Open the app and create a new Prey account. You’ll be asked for your name, email and a password. Don’t use an email address that is pushed to your Android phone otherwise the person currently holding your phone may be able to see all the information that you see.
Go into Prey’s settings and check out what’s available… there’s a lot to go through but it’s all relatively self explanatory.
If you lose your phone
Have a friend text the activation message to your phone. By default, this message is “GO PREY.”
In a web browser, go to the Prey Project site and log in with the email address and password you set when signing up with Prey on your smartphone.

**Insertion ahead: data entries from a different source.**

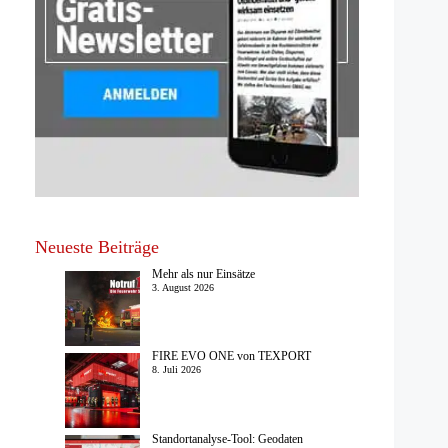
Neueste Beiträge
Mehr als nur Einsätze
3. August 2026
FIRE EVO ONE von TEXPORT
8. Juli 2026
Standortanalyse-Tool: Geodaten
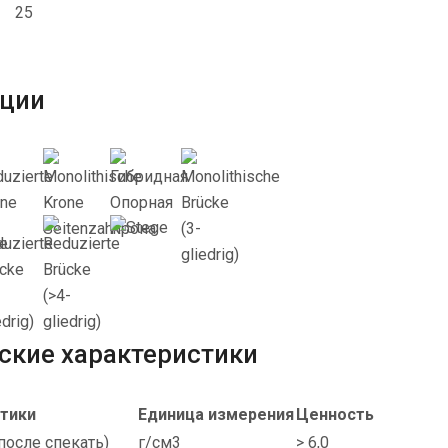
25
ции
ские характеристики
тики
Единица измерения
Ценность
после спекать)
г/см3
> 6,0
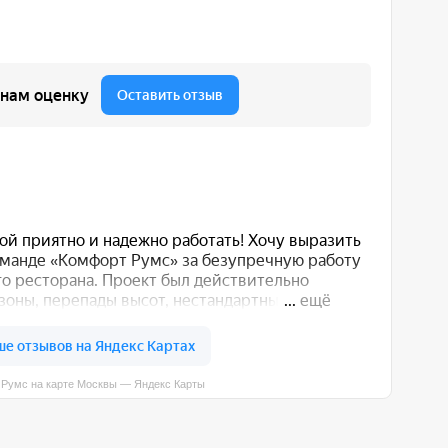
вы — Яндекс Карты
 вас способом:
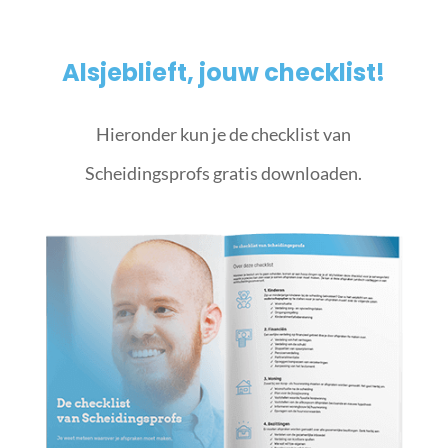
Alsjeblieft, jouw checklist!
Hieronder kun je de checklist van
Scheidingsprofs gratis downloaden.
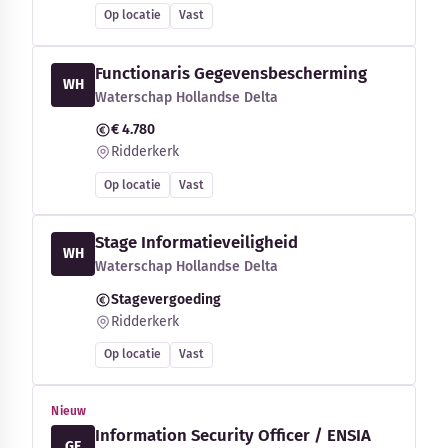
Op locatie
Vast
Functionaris Gegevensbescherming
WH
Waterschap Hollandse Delta
€ 4.780
Ridderkerk
Op locatie
Vast
Stage Informatieveiligheid
WH
Waterschap Hollandse Delta
Stagevergoeding
Ridderkerk
Op locatie
Vast
Nieuw
Information Security Officer / ENSIA
GE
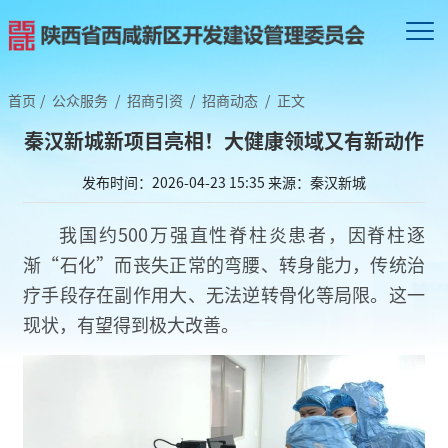
首页
/
公众服务
/
招商引资
/
招商动态
/
正文
秦汉新城新项目亮相！大健康领域又有新动作
发布时间：2026-04-23 15:35
来源：秦汉新城
我国约500万强直性脊柱炎患者，因脊柱逐
渐“石化”而丧失正常的弯腰、转身能力，传统治
疗手段存在副作用大、无法逆转骨化等局限。这一
现状，有望得到极大改善。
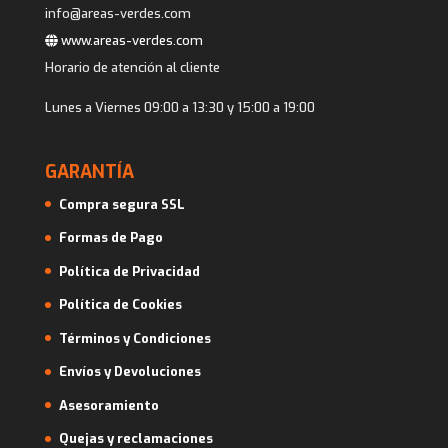
info@areas-verdes.com
www.areas-verdes.com
Horario de atención al cliente
Lunes a Viernes 09:00 a 13:30 y 15:00 a 19:00
GARANTÍA
Compra segura SSL
Formas de Pago
Política de Privacidad
Política de Cookies
Términos y Condiciones
Envíos y Devoluciones
Asesoramiento
Quejas y reclamaciones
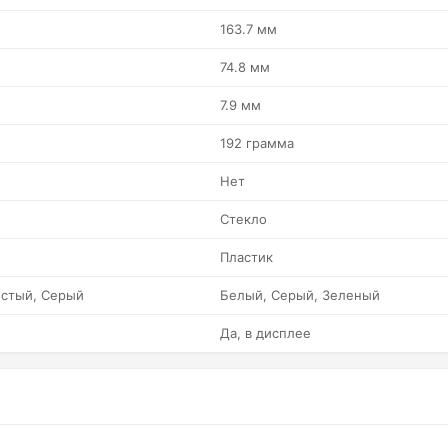
163.7 мм
74.8 мм
7.9 мм
192 грамма
Нет
Стекло
Пластик
истый, Серый
Белый, Серый, Зеленый
Да, в дисплее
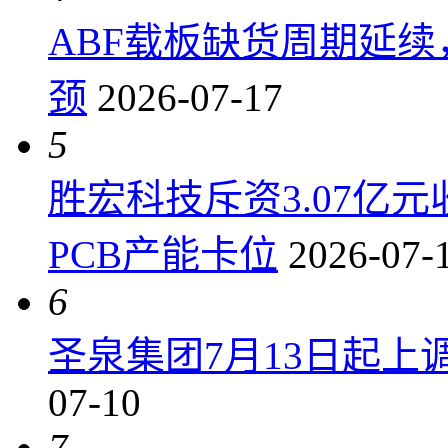
ABF载板缺货周期延
颈
2026-07-17
5
胜宏科技斥资3.07亿
PCB产能卡位
2026-07-
6
圣泉集团7月13日起上调P
07-10
7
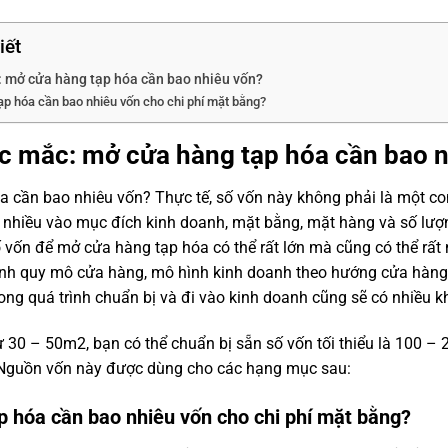
iết
: mở cửa hàng tạp hóa cần bao nhiêu vốn?
p hóa cần bao nhiêu vốn cho chi phí mặt bằng?
ắc mắc: mở cửa hàng tạp hóa cần bao 
 cần bao nhiêu vốn? Thực tế, số vốn này không phải là một con
 nhiều vào mục đích kinh doanh, mặt bằng, mặt hàng và số lư
ố vốn để mở cửa hàng tạp hóa có thể rất lớn mà cũng có thể rất 
ịnh quy mô cửa hàng, mô hình kinh doanh theo hướng cửa hàng 
rong quá trình chuẩn bị và đi vào kinh doanh cũng sẽ có nhiều 
 từ 30 – 50m2, bạn có thể chuẩn bị sẵn số vốn tối thiểu là 100 – 
 Nguồn vốn này được dùng cho các hạng mục sau:
 hóa cần bao nhiêu vốn cho chi phí mặt bằng?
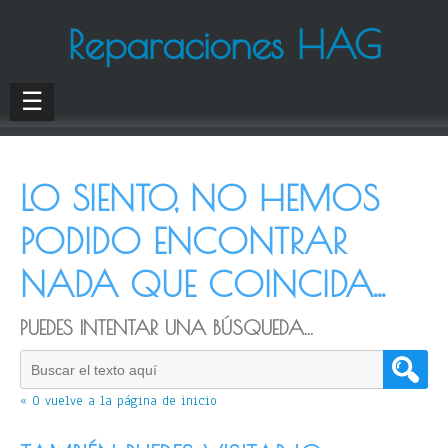
Reparaciones HAG
☰
LO SIENTO, NO HEMOS
PODIDO ENCONTRAR
NADA QUE COINCIDA...
PUEDES INTENTAR UNA BÚSQUEDA...
« O vuelve a la página de inicio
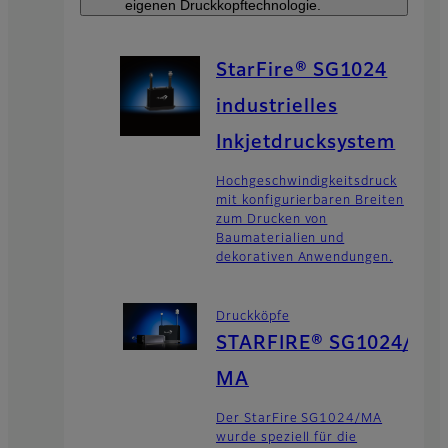
eigenen Druckkopftechnologie.
StarFire® SG1024
industrielles
Inkjetdrucksystem
Hochgeschwindigkeitsdruck
mit konfigurierbaren Breiten
zum Drucken von
Baumaterialien und
dekorativen Anwendungen.
Druckköpfe
STARFIRE® SG1024/
MA
Der StarFire SG1024/MA
wurde speziell für die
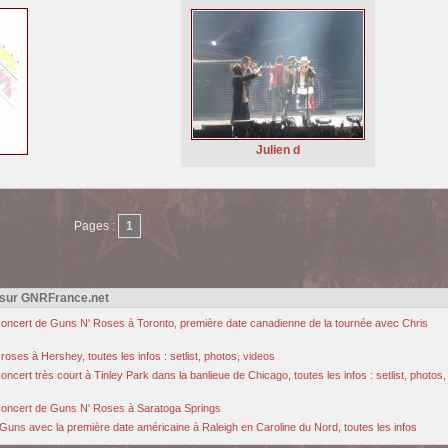
Julien d
Pages :
1
 sur GNRFrance.net
u concert de Guns N' Roses à Toronto, première date canadienne de la tournée avec Chris
oses à Hershey, toutes les infos : setlist, photos, videos
cert très court à Tinley Park dans la banlieue de Chicago, toutes les infos : setlist, photos,
u concert de Guns N' Roses à Saratoga Springs
Guns avec la première date américaine à Raleigh en Caroline du Nord, toutes les infos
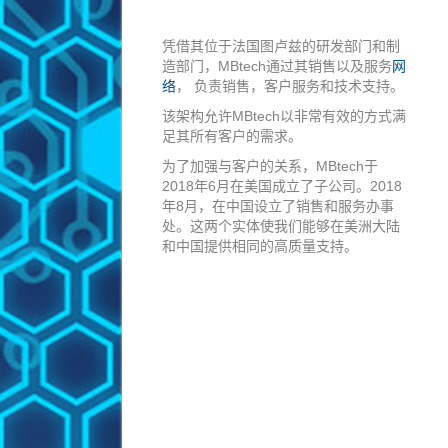
凭借其位于法国图卢兹的研发部门和制
造部门，MBtech通过其销售以及服务
网
络
， 负责销售，客户服务和技术支持。
该架构允许MBtech以非常有效的方式满
足其所有客户的需求。
为了加强与客户的关系，MBtech于
2018年6月在美国成立了子公司。2018
年8月，在中国设立了销售和服务办事
处。这两个实体使我们能够在美洲大陆
和中国提供相同的高质量支持。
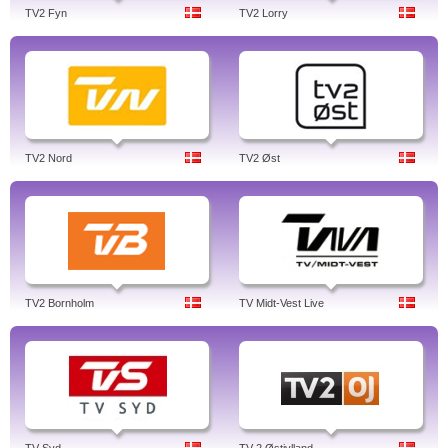
TV2 Fyn
TV2 Lorry
TV2 Nord
TV2 Øst
TV2 Bornholm
TV Midt-Vest Live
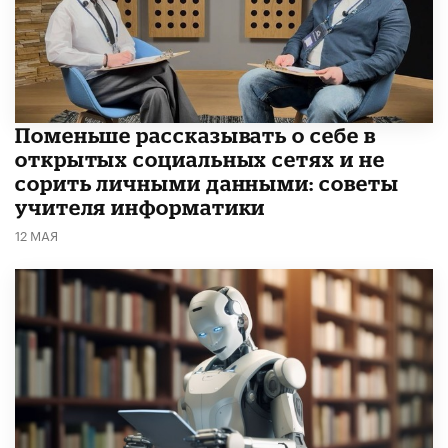
Поменьше рассказывать о себе в
открытых социальных сетях и не
сорить личными данными: советы
учителя информатики
12 МАЯ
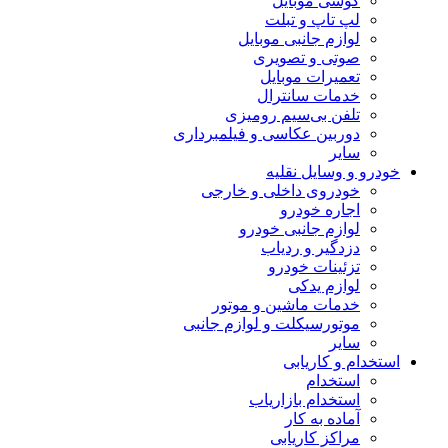
گوشی موبایل
لپ تاپ و تبلت
لوازم جانبی موبایل
صوتی و تصویری
تعمیرات موبایل
خدمات سانترال
تلفن بی‌سیم رومیزی
دوربین عکاسی و فیلمبرداری
سایر
خودرو و وسایل نقلیه
خودروی داخلی و خارجی
اجاره خودرو
لوازم جانبی خودرو
دزدگیر و ردیاب
تزئینات خودرو
لوازم یدکی
خدمات ماشین و موتور
موتورسیکلت و لوازم جانبی
سایر
استخدام و کاریابی
استخدام
استخدام بازاریاب
آماده به کار
مراکز کاریابی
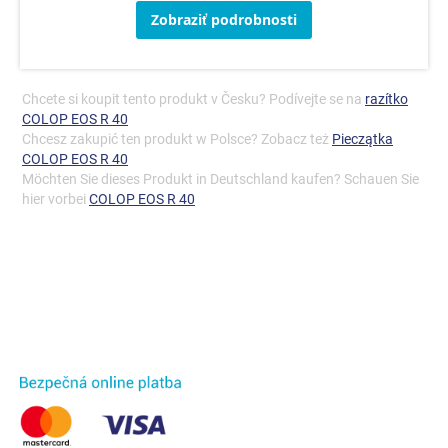
Zobraziť podrobnosti
Chcete si koupit tento produkt v Česku? Podívejte se na
razítko
COLOP EOS R 40
Chcesz zakupić ten produkt w Polsce? Zobacz też
Pieczątka
COLOP EOS R 40
Möchten Sie dieses Produkt in Deutschland kaufen? Schauen Sie
hier vorbei
COLOP EOS R 40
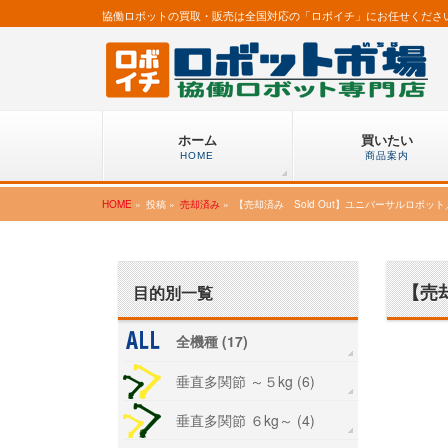
協働ロボットの買取・販売は全国対応の「ロボイチ」にお任せくださ
ホーム
買いたい
HOME
商品案内
HOME
»
投稿 »
売却済み
»
【売却済み Sold Out】ユニバーサルロボット／
【売却
目的別一覧
全機種 (17)
垂直多関節 ～５kg (6)
垂直多関節 ６kg～ (4)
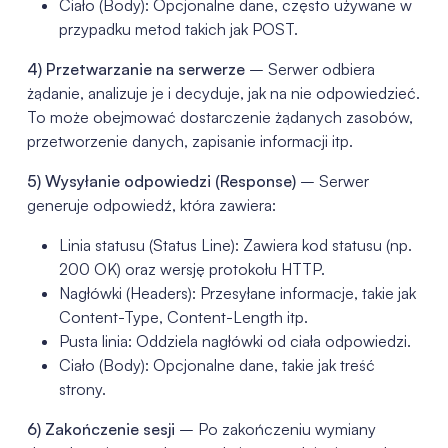
Ciało (Body): Opcjonalne dane, często używane w
przypadku metod takich jak POST.
4) Przetwarzanie na serwerze
– Serwer odbiera
żądanie, analizuje je i decyduje, jak na nie odpowiedzieć.
To może obejmować dostarczenie żądanych zasobów,
przetworzenie danych, zapisanie informacji itp.
5) Wysyłanie odpowiedzi (Response)
– Serwer
generuje odpowiedź, która zawiera:
Linia statusu (Status Line): Zawiera kod statusu (np.
200 OK) oraz wersję protokołu HTTP.
Nagłówki (Headers): Przesyłane informacje, takie jak
Content-Type, Content-Length itp.
Pusta linia: Oddziela nagłówki od ciała odpowiedzi.
Ciało (Body): Opcjonalne dane, takie jak treść
strony.
6) Zakończenie sesji
– Po zakończeniu wymiany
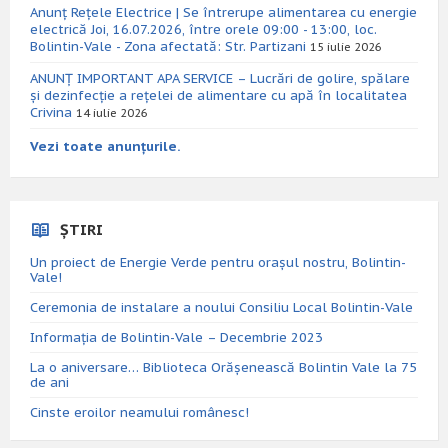
Anunț Rețele Electrice | Se întrerupe alimentarea cu energie
electrică Joi, 16.07.2026, între orele 09:00 - 13:00, loc.
Bolintin-Vale - Zona afectată: Str. Partizani
15 iulie 2026
ANUNȚ IMPORTANT APA SERVICE – Lucrări de golire, spălare
și dezinfecție a rețelei de alimentare cu apă în localitatea
Crivina
14 iulie 2026
Vezi toate anunțurile.
ȘTIRI
Un proiect de Energie Verde pentru orașul nostru, Bolintin-
Vale!
Ceremonia de instalare a noului Consiliu Local Bolintin-Vale
Informația de Bolintin-Vale – Decembrie 2023
La o aniversare… Biblioteca Orăşenească Bolintin Vale la 75
de ani
Cinste eroilor neamului românesc!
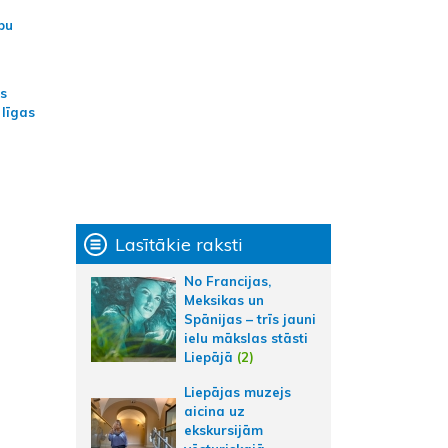
bu
as
 līgas
Lasītākie raksti
No Francijas,
Meksikas un
Spānijas – trīs jauni
ielu mākslas stāsti
Liepājā
(2)
Liepājas muzejs
aicina uz
ekskursijām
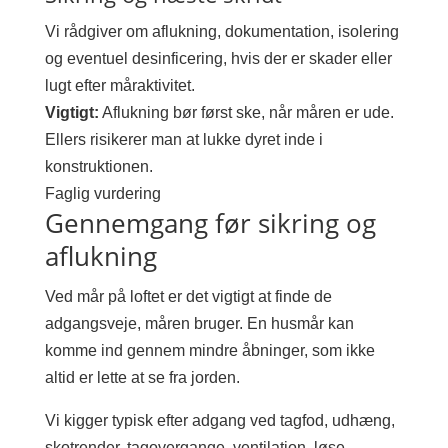
Vi rådgiver om aflukning, dokumentation, isolering
og eventuel desinficering, hvis der er skader eller
lugt efter måraktivitet.
Vigtigt:
Aflukning bør først ske, når måren er ude.
Ellers risikerer man at lukke dyret inde i
konstruktionen.
Faglig vurdering
Gennemgang før sikring og
aflukning
Ved mår på loftet er det vigtigt at finde de
adgangsveje, måren bruger. En husmår kan
komme ind gennem mindre åbninger, som ikke
altid er lette at se fra jorden.
Vi kigger typisk efter adgang ved tagfod, udhæng,
skotrender, tagovergange, ventilation, løse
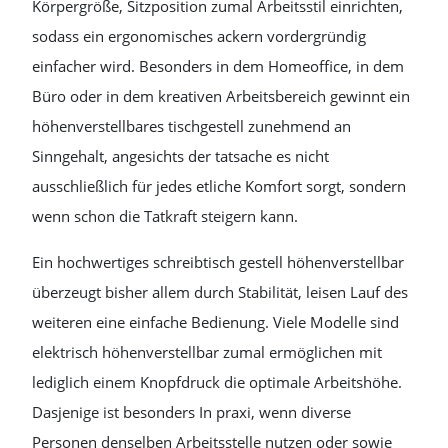
Körpergröße, Sitzposition zumal Arbeitsstil einrichten,
sodass ein ergonomisches ackern vordergründig
einfacher wird. Besonders in dem Homeoffice, in dem
Büro oder in dem kreativen Arbeitsbereich gewinnt ein
höhenverstellbares tischgestell zunehmend an
Sinngehalt, angesichts der tatsache es nicht
ausschließlich für jedes etliche Komfort sorgt, sondern
wenn schon die Tatkraft steigern kann.
Ein hochwertiges schreibtisch gestell höhenverstellbar
überzeugt bisher allem durch Stabilität, leisen Lauf des
weiteren eine einfache Bedienung. Viele Modelle sind
elektrisch höhenverstellbar zumal ermöglichen mit
lediglich einem Knopfdruck die optimale Arbeitshöhe.
Dasjenige ist besonders In praxi, wenn diverse
Personen denselben Arbeitsstelle nutzen oder sowie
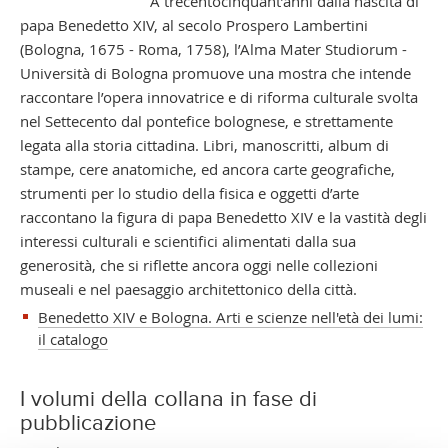
A trecentocinquant’anni dalla nascita di
papa Benedetto XIV, al secolo Prospero Lambertini
(Bologna, 1675 - Roma, 1758), l’Alma Mater Studiorum -
Università di Bologna promuove una mostra che intende
raccontare l’opera innovatrice e di riforma culturale svolta
nel Settecento dal pontefice bolognese, e strettamente
legata alla storia cittadina. Libri, manoscritti, album di
stampe, cere anatomiche, ed ancora carte geografiche,
strumenti per lo studio della fisica e oggetti d’arte
raccontano la figura di papa Benedetto XIV e la vastità degli
interessi culturali e scientifici alimentati dalla sua
generosità, che si riflette ancora oggi nelle collezioni
museali e nel paesaggio architettonico della città.
Benedetto XIV e Bologna. Arti e scienze nell'età dei lumi:
il catalogo
I volumi della collana in fase di
pubblicazione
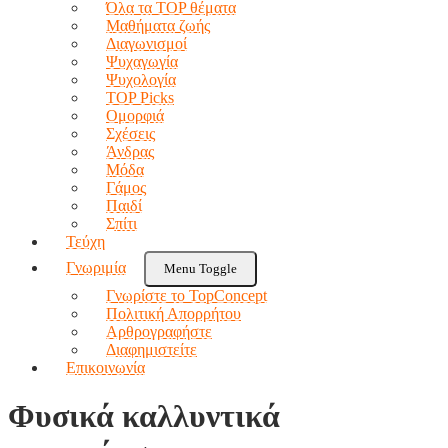
Όλα τα TOP θέματα
Μαθήματα ζωής
Διαγωνισμοί
Ψυχαγωγία
Ψυχολογία
TOP Picks
Ομορφιά
Σχέσεις
Άνδρας
Μόδα
Γάμος
Παιδί
Σπίτι
Τεύχη
Γνωριμία
Menu Toggle
Γνωρίστε το TopConcept
Πολιτική Απορρήτου
Αρθρογραφήστε
Διαφημιστείτε
Επικοινωνία
Φυσικά καλλυντικά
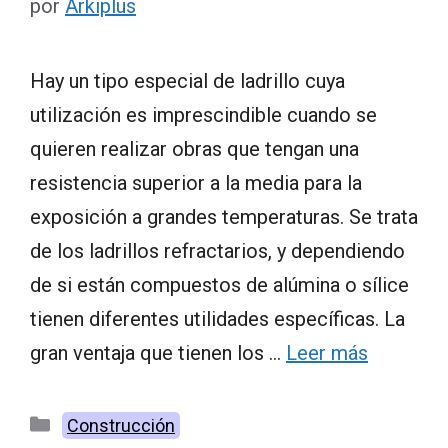
por
Arkiplus
Hay un tipo especial de ladrillo cuya
utilización es imprescindible cuando se
quieren realizar obras que tengan una
resistencia superior a la media para la
exposición a grandes temperaturas. Se trata
de los ladrillos refractarios, y dependiendo
de si están compuestos de alúmina o sílice
tienen diferentes utilidades específicas. La
gran ventaja que tienen los …
Leer más
Categorías
Construcción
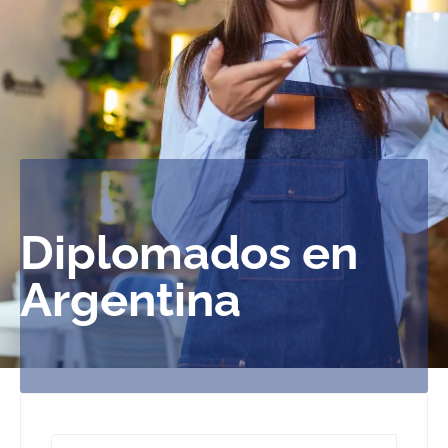
Diplomados en
Argentina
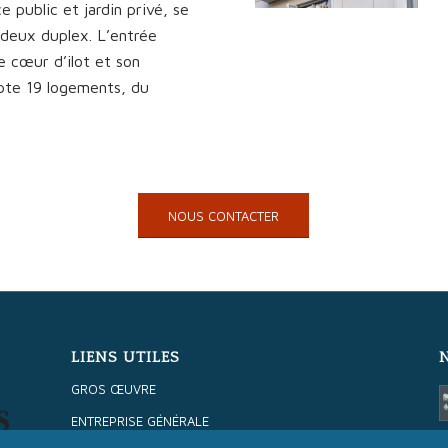
 public et jardin privé, se
 deux duplex. L’entrée
e cœur d’ilot et son
te 19 logements, du
NOUS CONTACTER
LIENS UTILES
GROS ŒUVRE
ENTREPRISE GÉNÉRALE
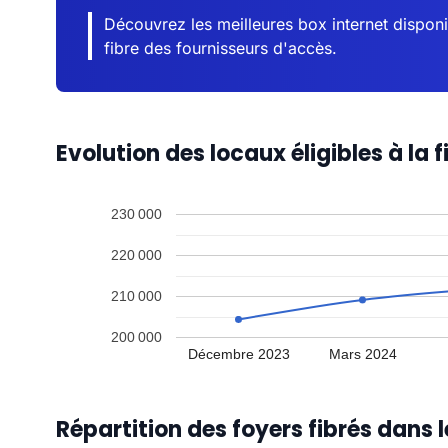
Découvrez les meilleures box internet disponi
fibre des fournisseurs d'accès.
Evolution des locaux éligibles à la 
230 000
220 000
210 000
200 000
Décembre 2023
Mars 2024
Répartition des foyers fibrés dans 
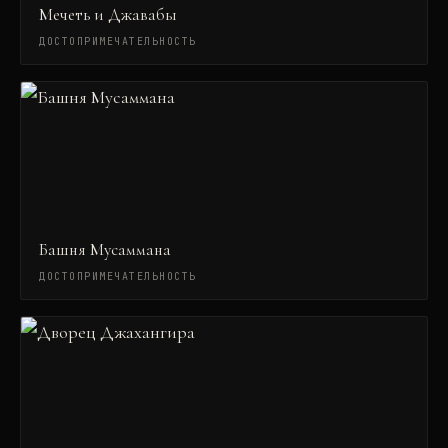
Мечеть и Джавабы
ДОСТОПРИМЕЧАТЕЛЬНОСТЬ
Башня Мусаммана
ДОСТОПРИМЕЧАТЕЛЬНОСТЬ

Here you can set the length of time between alerts (from 10 to 40 minutes with a free account), you can activate Prey, turn on GPS pinpointing, receive network information and even grab a picture of the perp. You can blast an alarm even in silent mode, send a message to offer a reward or lock the device completely from the remote interface.
Click on Reports to view the latest information from your device, including its physical location on a Google Map. With a free account, you can store up to 10 reports. Once this limit is reached, new reports will overwrite older ones.
How Prey differs from other phone finders
Prey lets you password protect the app as well as block uninstall attempts by a would-be thief. The online control panel gives you great insight into what’s going on with your phone.
The free version is powerful enough to track down and find your lost phone as well as any two other devices like tablets or laptops.
Pro level accounts start at $5 per month. Paid accounts allow more devices to be monitored. They bump the 10 stored reports limit and change the shortest interval between reports from every 10 minutes to every two minutes along with a few other features.